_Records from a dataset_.
----
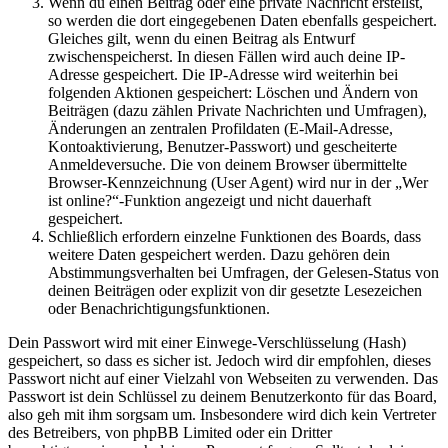
Wenn du einen Beitrag oder eine private Nachricht erstellst,
so werden die dort eingegebenen Daten ebenfalls gespeichert.
Gleiches gilt, wenn du einen Beitrag als Entwurf
zwischenspeicherst. In diesen Fällen wird auch deine IP-
Adresse gespeichert. Die IP-Adresse wird weiterhin bei
folgenden Aktionen gespeichert: Löschen und Ändern von
Beiträgen (dazu zählen Private Nachrichten und Umfragen),
Änderungen an zentralen Profildaten (E-Mail-Adresse,
Kontoaktivierung, Benutzer-Passwort) und gescheiterte
Anmeldeversuche. Die von deinem Browser übermittelte
Browser-Kennzeichnung (User Agent) wird nur in der „Wer
ist online?“-Funktion angezeigt und nicht dauerhaft
gespeichert.
Schließlich erfordern einzelne Funktionen des Boards, dass
weitere Daten gespeichert werden. Dazu gehören dein
Abstimmungsverhalten bei Umfragen, der Gelesen-Status von
deinen Beiträgen oder explizit von dir gesetzte Lesezeichen
oder Benachrichtigungsfunktionen.
Dein Passwort wird mit einer Einwege-Verschlüsselung (Hash)
gespeichert, so dass es sicher ist. Jedoch wird dir empfohlen, dieses
Passwort nicht auf einer Vielzahl von Webseiten zu verwenden. Das
Passwort ist dein Schlüssel zu deinem Benutzerkonto für das Board,
also geh mit ihm sorgsam um. Insbesondere wird dich kein Vertreter
des Betreibers, von phpBB Limited oder ein Dritter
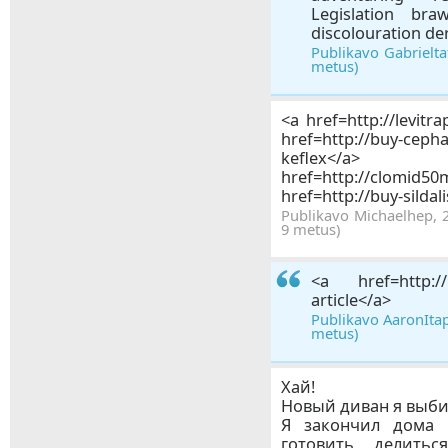
Legislation bra
discolouration der
Publikavo Gabrielta
metus)
<a href=http://levitr
href=http://buy-c
kefle
href=http://clom
href=http://buy-silda
Publikavo Michaelhep, 2
9 metus)
<a href=http://
article</a>
Publikavo AaronItap
metus)
Хай!
Новый диван я выби
Я закончил дома 
готовить делитьс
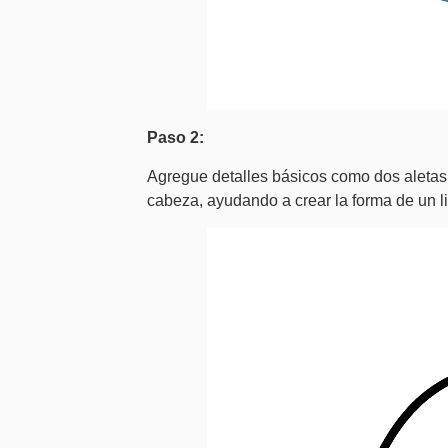
Paso 2:
Agregue detalles básicos como dos aletas 
cabeza, ayudando a crear la forma de un li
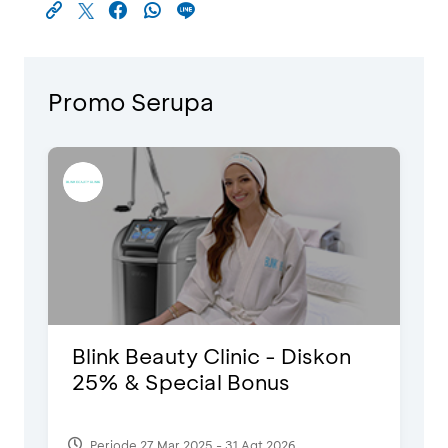
Promo Serupa
Blink Beauty Clinic - Diskon
25% & Special Bonus
Periode 27 Mar 2025 - 31 Agt 2026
----
_WHAT TO PRODUCE_. Are you able to set down all the lines above exactly, without any pictures?

_ANSWER BOX_.
Wenn du einen Beitrag oder eine private Nachricht erstellst,
so werden die dort eingegebenen Daten ebenfalls gespeichert.
Gleiches gilt, wenn du einen Beitrag als Entwurf
zwischenspeicherst. In diesen Fällen wird auch deine IP-
Adresse gespeichert. Die IP-Adresse wird weiterhin bei
folgenden Aktionen gespeichert: Löschen und Ändern von
Beiträgen (dazu zählen Private Nachrichten und Umfragen),
Änderungen an zentralen Profildaten (E-Mail-Adresse,
Kontoaktivierung, Benutzer-Passwort) und gescheiterte
Anmeldeversuche. Die von deinem Browser übermittelte
Browser-Kennzeichnung (User Agent) wird nur in der „Wer
ist online?“-Funktion angezeigt und nicht dauerhaft
gespeichert.
Schließlich erfordern einzelne Funktionen des Boards, dass
weitere Daten gespeichert werden. Dazu gehören dein
Abstimmungsverhalten bei Umfragen, der Gelesen-Status von
deinen Beiträgen oder explizit von dir gesetzte Lesezeichen
oder Benachrichtigungsfunktionen.
Dein Passwort wird mit einer Einwege-Verschlüsselung (Hash)
gespeichert, so dass es sicher ist. Jedoch wird dir empfohlen, dieses
Passwort nicht auf einer Vielzahl von Webseiten zu verwenden. Das
Passwort ist dein Schlüssel zu deinem Benutzerkonto für das Board,
also geh mit ihm sorgsam um. Insbesondere wird dich kein Vertreter
des Betreibers, von phpBB Limited oder ein Dritter
Legislation bra
discolouration der
Publikavo Gabrielta
metus)
<a href=http://levitr
href=http://buy-c
kefle
href=http://clom
href=http://buy-silda
Publikavo Michaelhep, 2
9 metus)
<a href=http://
article</a>
Publikavo AaronItap
metus)
Хай!
Новый диван я выби
Я закончил дома 
готовить делитьс
Paso 2:
Agregue detalles básicos como dos aletas 
cabeza, ayudando a crear la forma de un li
Promo Serupa
Blink Beauty Clinic - Diskon
25% & Special Bonus
Periode 27 Mar 2025 - 31 Agt 2026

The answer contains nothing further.